It's a relief to hear that braking and suspension components on EVs will no longer need checking or replacement  even driving on our appalling roads and that the various belts that operate the transmissions, air-con / fresh-air systems  and energy-harvesting will be everlasting, that they'll never need wiper blades and that the pumps and tubes and jets that clean the headlights and front and rear screens won't clog or freeze and that the heating elements in the seats (where fitted, consult your user documentation, T&Cs apply) rear-view mirrors front and rear screens won't fail.

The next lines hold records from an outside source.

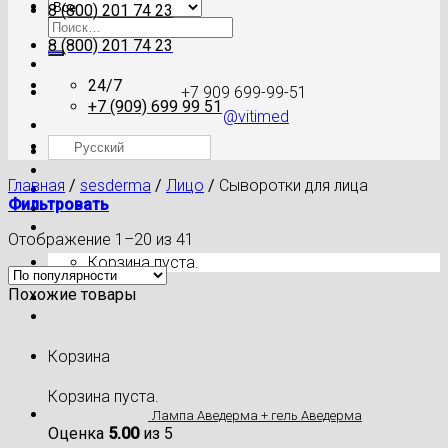
8 (800) 201 74 23
Искать:
8 (800) 201 74 23
24/7
+7 909 699-99-51
+7 (909) 699 99 51
@vitimed
Русский
Где моя посылка?
Главная
/
sesderma
/
Лицо
/
Сыворотки для лица
Фильтровать
Отображение 1–20 из 41
Корзина пуста.
Похожие товары
Корзина
Корзина пуста.
Лампа Аведерма + гель Аведерма
Оценка
5.00
из 5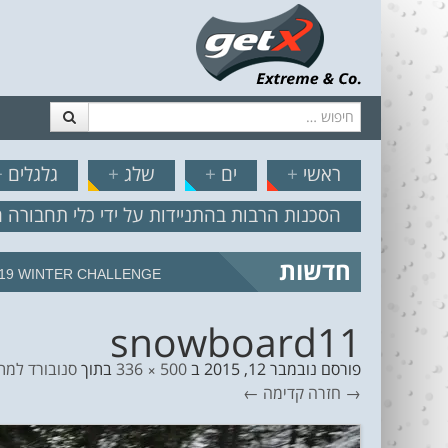
חיפוש
דלג לתוכן
תפריט
// הצט
ראשי
+
ים
+
שלג
+
גלגלים
+
הסכנות הרבות בהתניידות על ידי כלי תחבורה 
חדשות
מצב הים והרוח – תחזית גלים 2.18
snowboard11
פורסם
נובמבר 12, 2015
ב
500 × 336
בתוך
סנובורד למת
→ חזרה
קדימה ←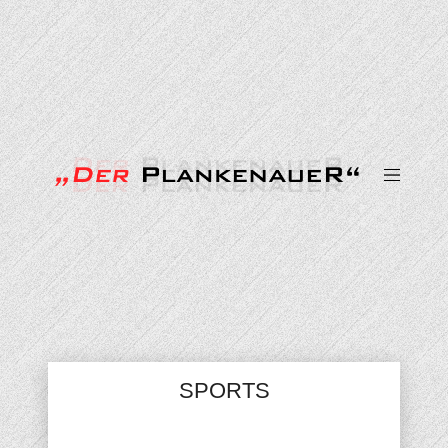
SPORTS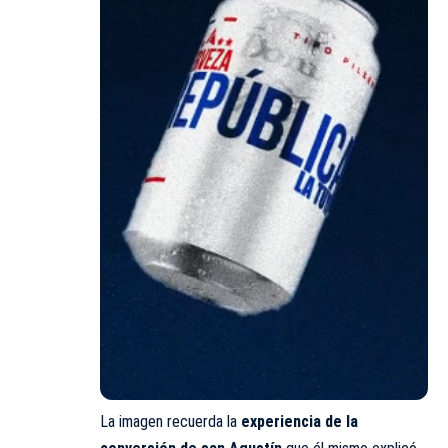
La imagen recuerda la
experiencia de la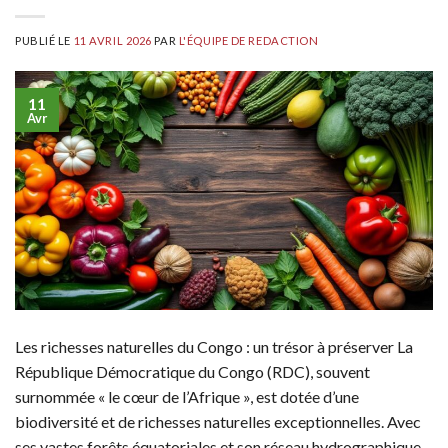
PUBLIÉ LE
11 AVRIL 2026
PAR
L'ÉQUIPE DE REDACTION
11
Avr
Les richesses naturelles du Congo : un trésor à préserver La
République Démocratique du Congo (RDC), souvent
surnommée « le cœur de l’Afrique », est dotée d’une
biodiversité et de richesses naturelles exceptionnelles. Avec
ses vastes forêts équatoriales et son réseau hydrographique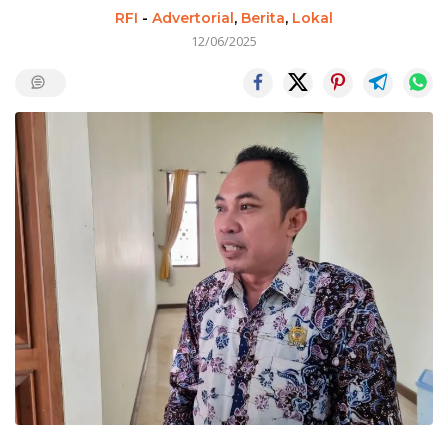
RFI
-
Advertorial
,
Berita
,
Lokal
12/06/2025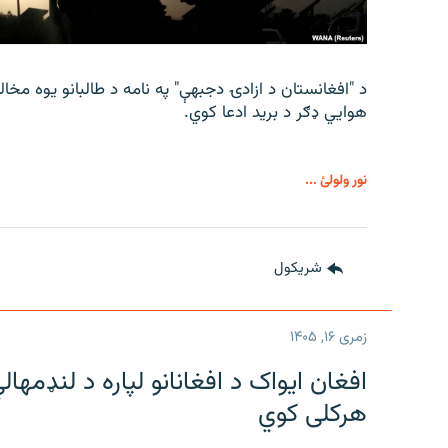
د "افغانستان د ازادۍ دجبهې" په نامه د طالبانو یوه مخا
هوايي ډګر د برید ادعا کوي.
نور ولولئ ...
شريکول
زمری ۱۶, ۱۴۰۵
هرکلی کوي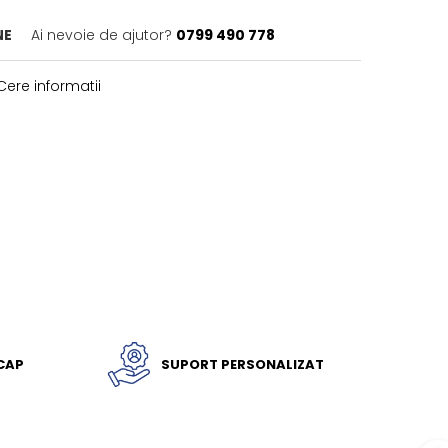
NE
Ai nevoie de ajutor?
0799 490 778
ere informatii
ICAP
SUPORT PERSONALIZAT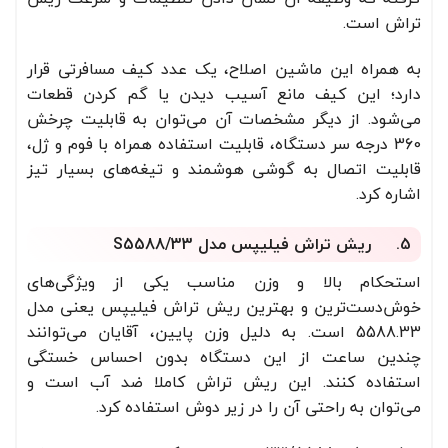
تراش است.
به همراه این ماشین اصلاح، یک عدد کیف مسافرتی قرار
دارد؛ این کیف مانع آسیب دیدن یا گم کردن قطعات
می‌شود. از دیگر مشخصات آن می‌توان به قابلیت چرخش
360 درجه سر دستگاه، قابلیت استفاده همراه با فوم و ژل،
قابلیت اتصال به گوشی هوشمند و تیغه‌های بسیار تیز
اشاره کرد.
5. ریش تراش فیلیپس مدل S5588/33
استحکام بالا و وزن مناسب یکی از ویژگی‌های
خوش‌دست‌ترین و بهترین ریش‌ تراش فیلیپس یعنی مدل
5588.33 است. به دلیل وزن پایین، آقایان می‌توانند
چندین ساعت از این دستگاه بدون احساس خستگی
استفاده کنند. این ریش تراش کاملا ضد آب است و
می‌توان به راحتی آن را در زیر دوش استفاده کرد.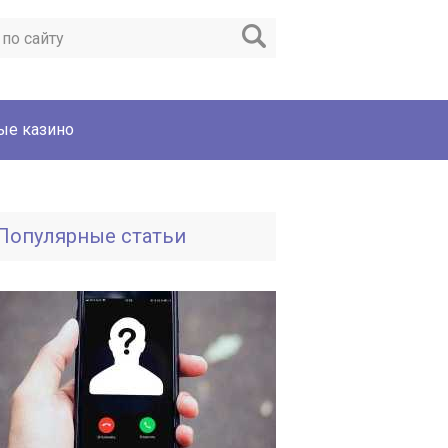
ые казино
Популярные статьи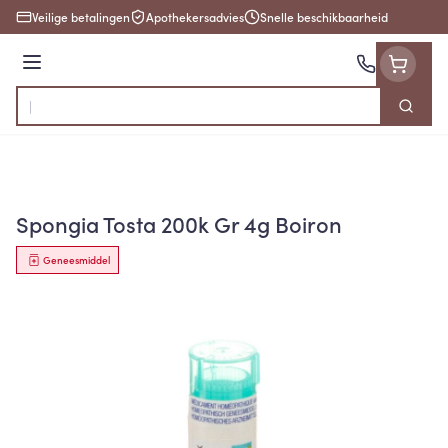
Ga naar de inhoud
Veilige betalingen
Apothekersadvies
Snelle beschikbaarheid
Menu
Zoek
Product, merk, categorie...
Spongia Tosta 200k Gr 4g Boiron
Geneesmiddel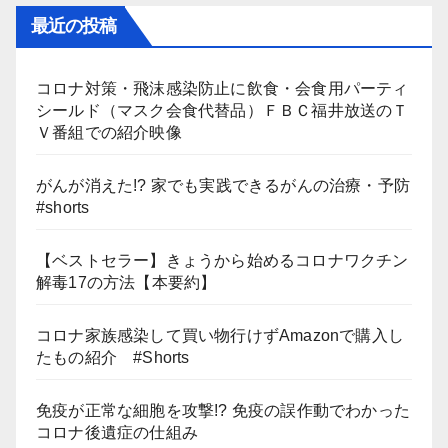
最近の投稿
コロナ対策・飛沫感染防止に飲食・会食用パーティ
シールド（マスク会食代替品）ＦＢＣ福井放送のＴ
Ｖ番組での紹介映像
がんが消えた!? 家でも実践できるがんの治療・予防
#shorts
【ベストセラー】きょうから始めるコロナワクチン
解毒17の方法【本要約】
コロナ家族感染して買い物行けずAmazonで購入し
たもの紹介 #Shorts
免疫が正常な細胞を攻撃!? 免疫の誤作動でわかった
コロナ後遺症の仕組み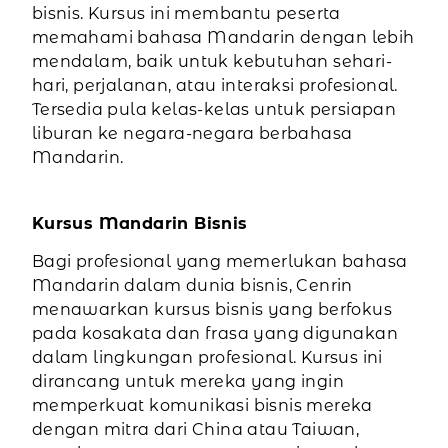
bisnis. Kursus ini membantu peserta
memahami bahasa Mandarin dengan lebih
mendalam, baik untuk kebutuhan sehari-
hari, perjalanan, atau interaksi profesional.
Tersedia pula kelas-kelas untuk persiapan
liburan ke negara-negara berbahasa
Mandarin.
Kursus Mandarin Bisnis
Bagi profesional yang memerlukan bahasa
Mandarin dalam dunia bisnis, Cenrin
menawarkan kursus bisnis yang berfokus
pada kosakata dan frasa yang digunakan
dalam lingkungan profesional. Kursus ini
dirancang untuk mereka yang ingin
memperkuat komunikasi bisnis mereka
dengan mitra dari China atau Taiwan,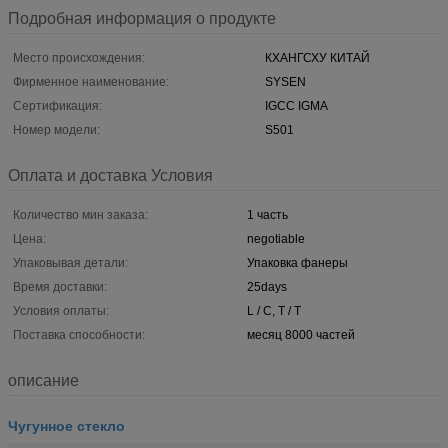
Подробная информация о продукте
Место происхождения:
КХАНГСХУ КИТАЙ
Фирменное наименование:
SYSEN
Сертификация:
IGCC IGMA
Номер модели:
S501
Оплата и доставка Условия
Количество мин заказа:
1 часть
Цена:
negotiable
Упаковывая детали:
Упаковка фанеры
Время доставки:
25days
Условия оплаты:
L / C, T / T
Поставка способности:
месяц 8000 частей
описание
Чугунное стекло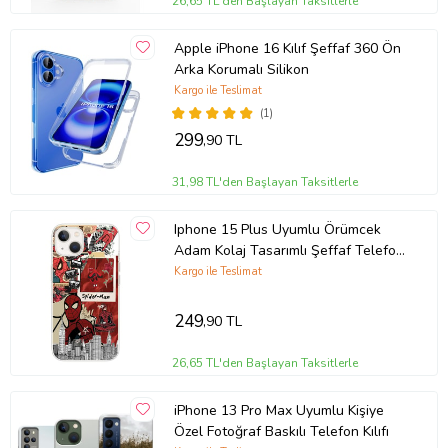
26,65 TL'den Başlayan Taksitlerle
Apple iPhone 16 Kılıf Şeffaf 360 Ön
Arka Korumalı Silikon
Kargo ile Teslimat
(1)
299
,90 TL
31,98 TL'den Başlayan Taksitlerle
Iphone 15 Plus Uyumlu Örümcek
Adam Kolaj Tasarımlı Şeffaf Telefon
Kılıfı
Kargo ile Teslimat
249
,90 TL
26,65 TL'den Başlayan Taksitlerle
iPhone 13 Pro Max Uyumlu Kişiye
Özel Fotoğraf Baskılı Telefon Kılıfı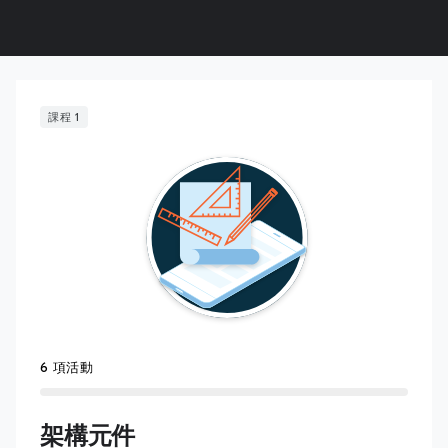
課程 1
6 項活動
架構元件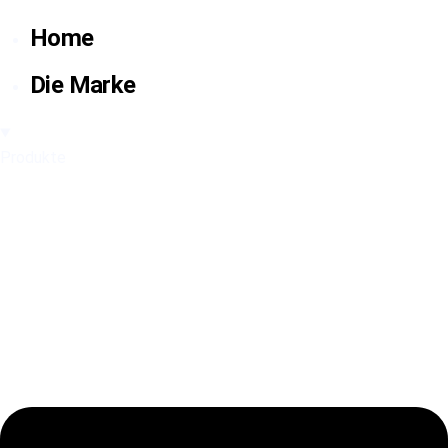
Home
Die Marke
Produkte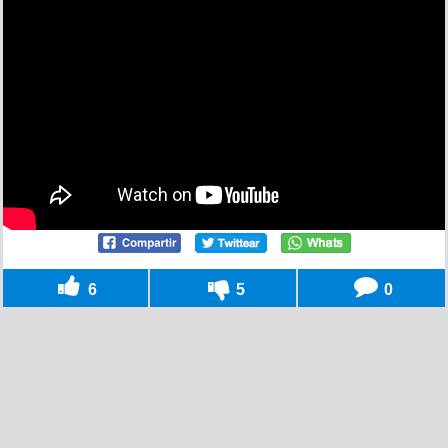
6
5
0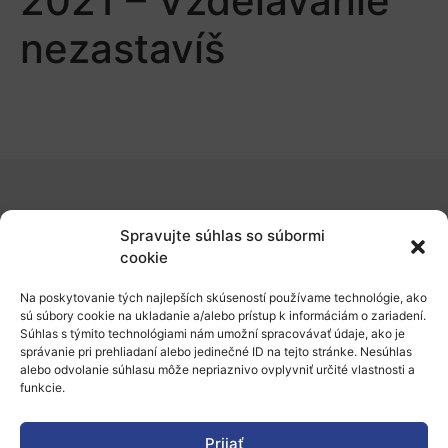
2021 – Vzdelávanie
nezastavíš
O nás
Spravujte súhlas so súbormi
Naše služby
cookie
Financovanie a podpora
Na poskytovanie tých najlepších skúseností používame technológie, ako
sú súbory cookie na ukladanie a/alebo prístup k informáciám o zariadení.
Stáže a pobyty
Súhlas s týmito technológiami nám umožní spracovávať údaje, ako je
správanie pri prehliadaní alebo jedinečné ID na tejto stránke. Nesúhlas
Novinky
alebo odvolanie súhlasu môže nepriaznivo ovplyvniť určité vlastnosti a
funkcie.
Ochrana osobných údajov
Prijať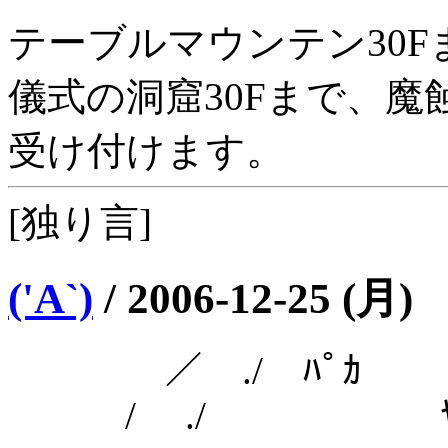
テーブルマウンテン30F
儀式の洞窟30Fまで、魔
受け付けます。
[独り言]
('A`)
/
2006-12-25 (月)
／ ./ ﾊﾟｶ
/ ./ ﾔｯﾄｼｪﾙﾀ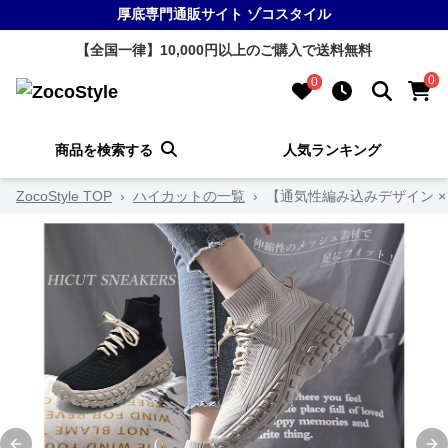
厚底専門通販サイト ゾコスタイル
【全国一律】10,000円以上のご購入で送料無料
0
0
商品を検索する
人気ランキング
ZocoStyle TOP
›
ハイカットの一覧
›
【通気性編み込みデザイン ×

Sounds like a great deal, but what if I want to drive from Cork to Belfast - will it really take in excess of 24 hours? What about Limerick to Carndonagh? or Wexford to Derry? or any other journey of more than say 85/90 miles? Should I be prepared to hitch some of the way and collect my re-charged EV on the return leg?


----------



## Firefly (5 May 2015)

Very interesting! My wife's car is 13 years old and this could be a super option - I see Nissan are also giving 4,000 scrappage too so for us this would be about 16k for a new car. If I was to use this for my everyday journeys it would save me 3,000 per year on fuel....


----------



## mathepac (6 May 2015)

@tomwa it sounds to me as if you have a vested interest in EVs, but I have yet to see you declare it. Do you sell them or otherwise profit from their sale or use?

I have no doubt I could drive an EV from Dublin to Moscow, but I'd only need the Irish EV infrastructure to get started; the rest of the journey is serviced by the charging infrastructure outside Ireland, like your trips to Amsterdam and London.

The reality is that the extra-urban EV network in Ireland is patchy at best and non-existent at worst. Telling me journey costs that are based on free electricity is not an honest comparison. To do a fair  & honest cost analysis, compare an EV with a diesel, petrol or gas-powered vehicle that also has free fuel for another 6 or 7 months.  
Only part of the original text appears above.